┌─ PROVIDED RECORDS
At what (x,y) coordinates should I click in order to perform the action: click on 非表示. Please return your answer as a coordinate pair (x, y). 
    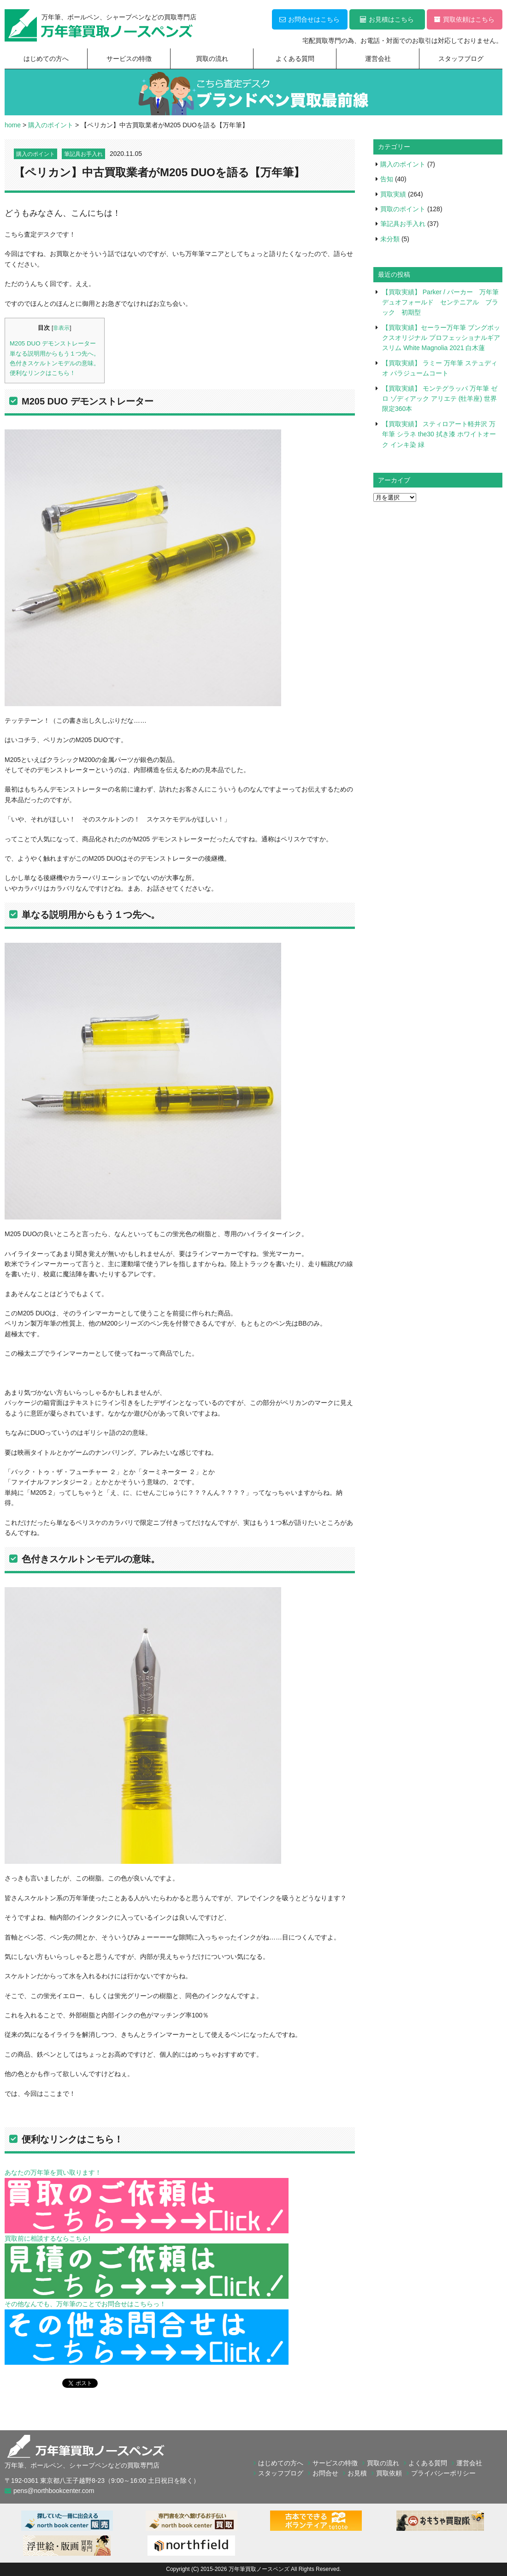
    Looking at the image, I should click on (61, 328).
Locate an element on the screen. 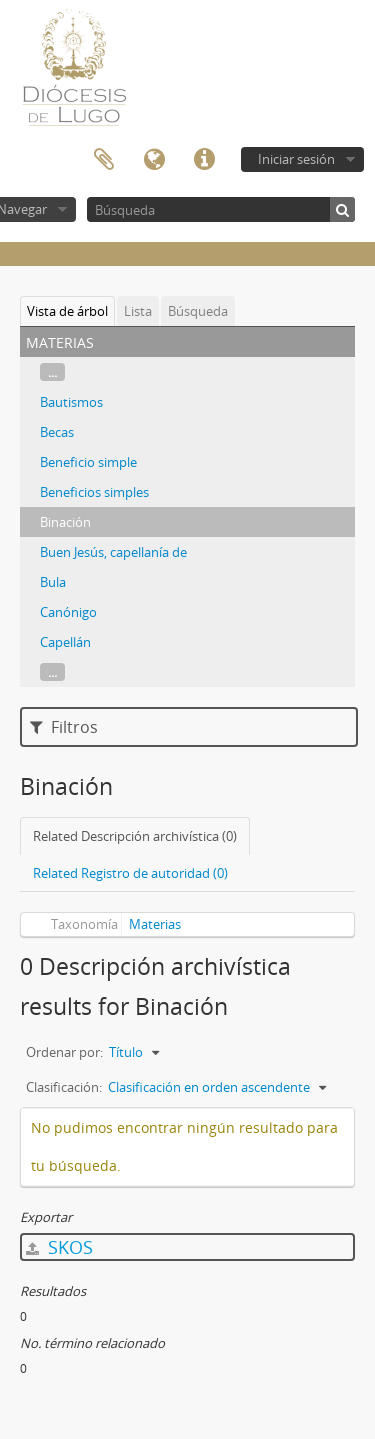  Bula is located at coordinates (53, 582).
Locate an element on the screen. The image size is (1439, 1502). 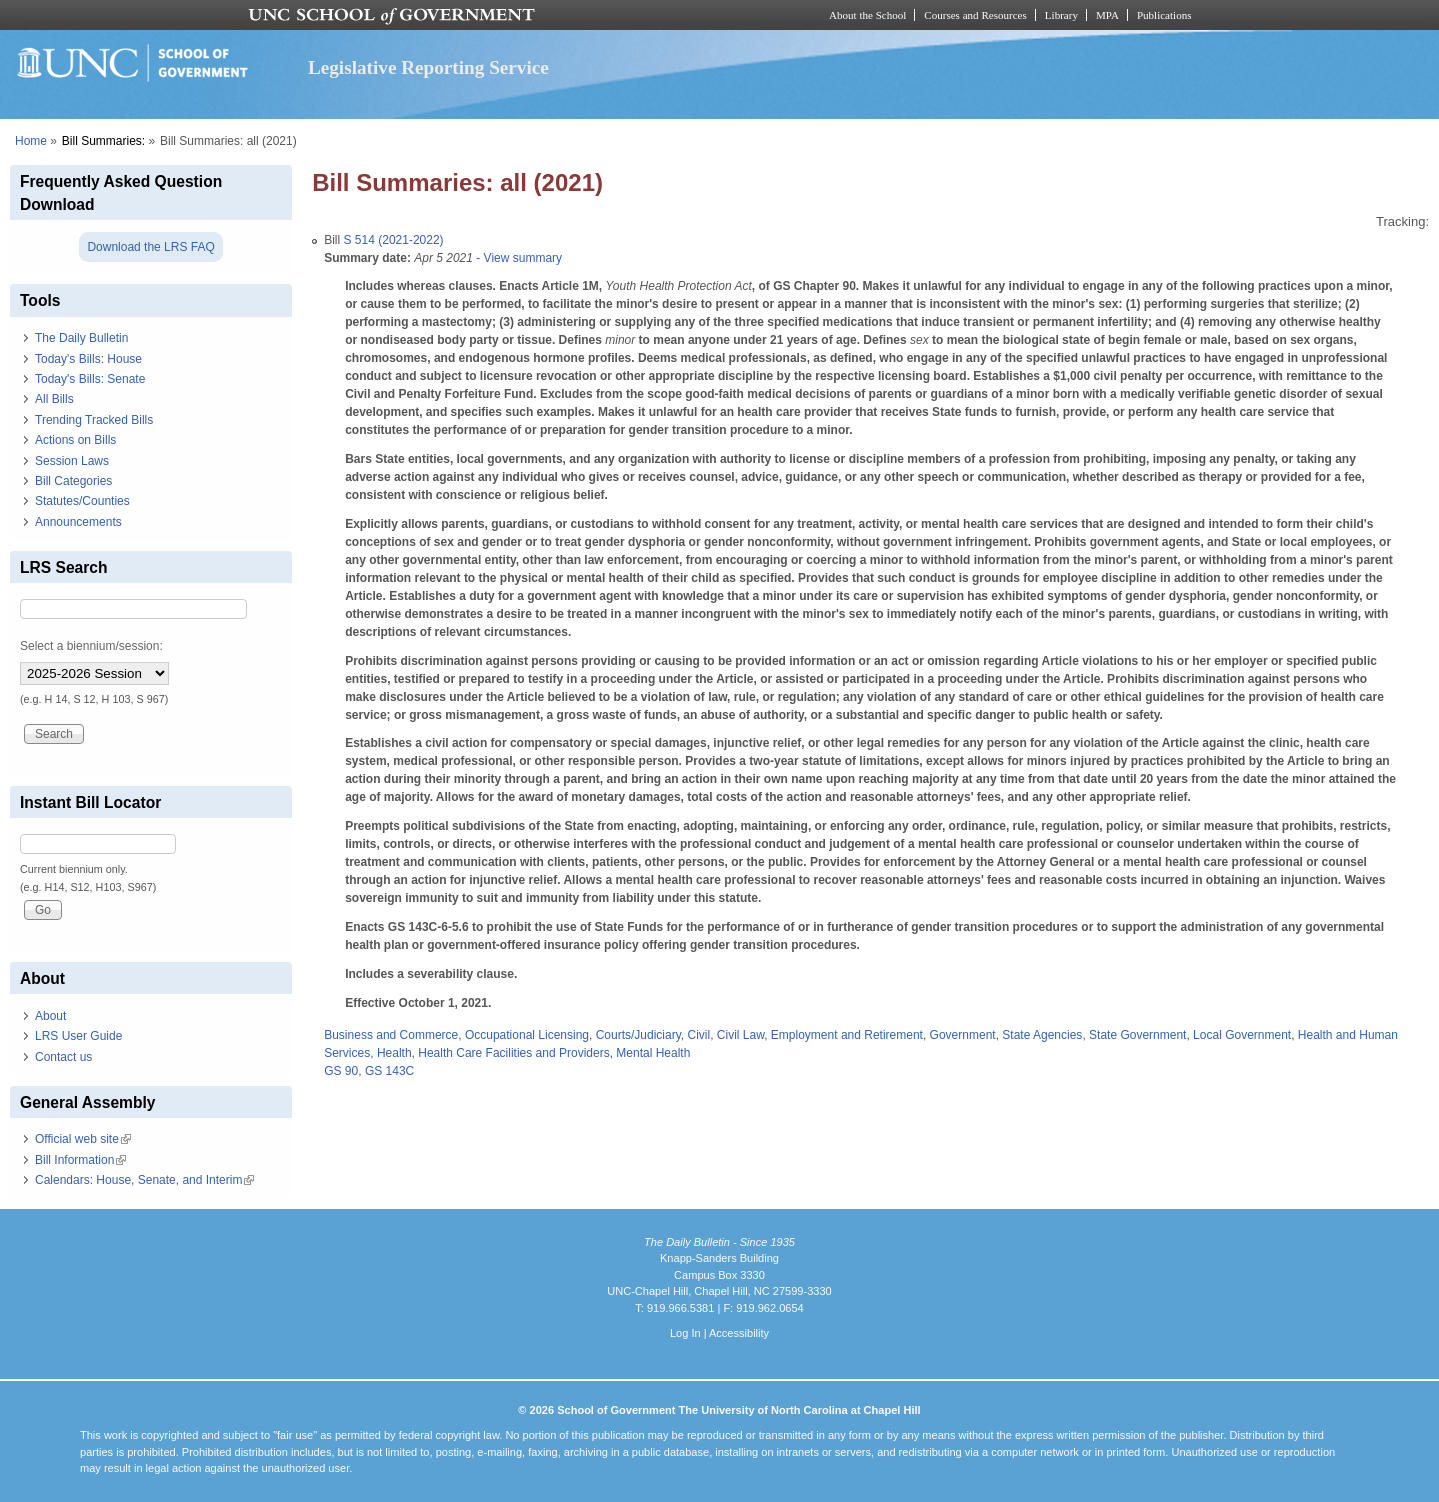
Occupational Licensing is located at coordinates (527, 1035).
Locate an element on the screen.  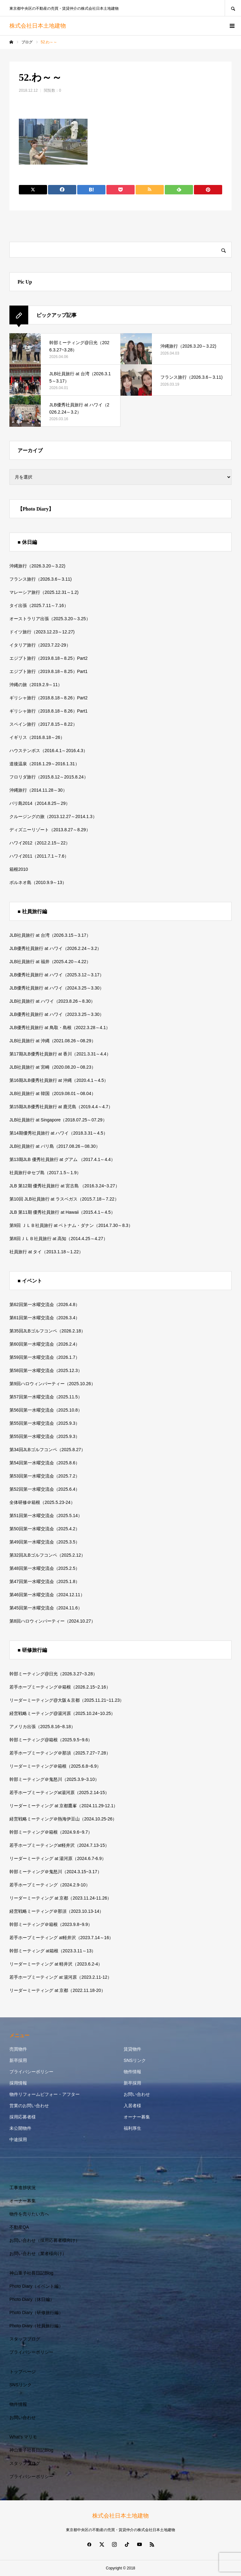
JLB社員旅行 at バリ島（2017.08.26～08.30） is located at coordinates (54, 1146).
└─
ASSIGNMENT: Extract, character for character, every line from the one that holds "Locate an element on the screen. The" through the end of the entries above. Include both boundary lines and no pictures.

EXERCISE RESPONSE:
Locate an element on the screen. The image size is (1439, 1502). 
Occupational Licensing is located at coordinates (527, 1035).
Locate an element on the screen.  
JLB社員旅行 at バリ島（2017.08.26～08.30） is located at coordinates (54, 1146).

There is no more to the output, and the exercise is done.